> **Data shown**
________________________
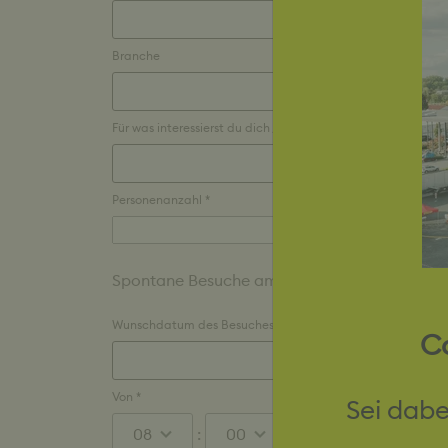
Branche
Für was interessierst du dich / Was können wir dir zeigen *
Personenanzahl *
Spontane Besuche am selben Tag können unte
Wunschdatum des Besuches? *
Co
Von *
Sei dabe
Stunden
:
________________________
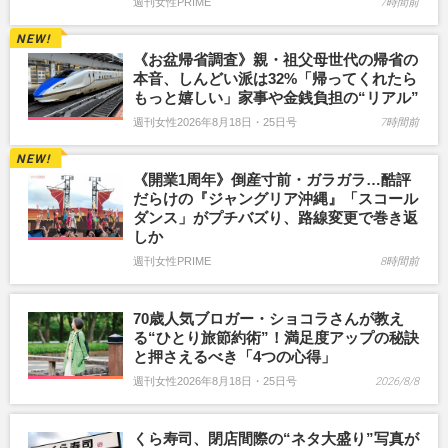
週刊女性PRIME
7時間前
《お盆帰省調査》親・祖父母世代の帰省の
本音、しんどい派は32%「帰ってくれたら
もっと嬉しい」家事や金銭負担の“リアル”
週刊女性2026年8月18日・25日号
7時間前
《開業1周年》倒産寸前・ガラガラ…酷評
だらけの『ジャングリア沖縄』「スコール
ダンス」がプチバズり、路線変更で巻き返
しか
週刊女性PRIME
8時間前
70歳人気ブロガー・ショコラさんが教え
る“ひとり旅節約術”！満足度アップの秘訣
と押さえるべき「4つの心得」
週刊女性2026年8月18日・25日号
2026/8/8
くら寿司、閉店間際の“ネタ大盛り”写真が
________________________
> **Problem statement**
Copy each line of the material where "können" is found.

> **Final answer**
Für was interessierst du dich / Was können wir dir zeigen *
Spontane Besuche am selben Tag können unte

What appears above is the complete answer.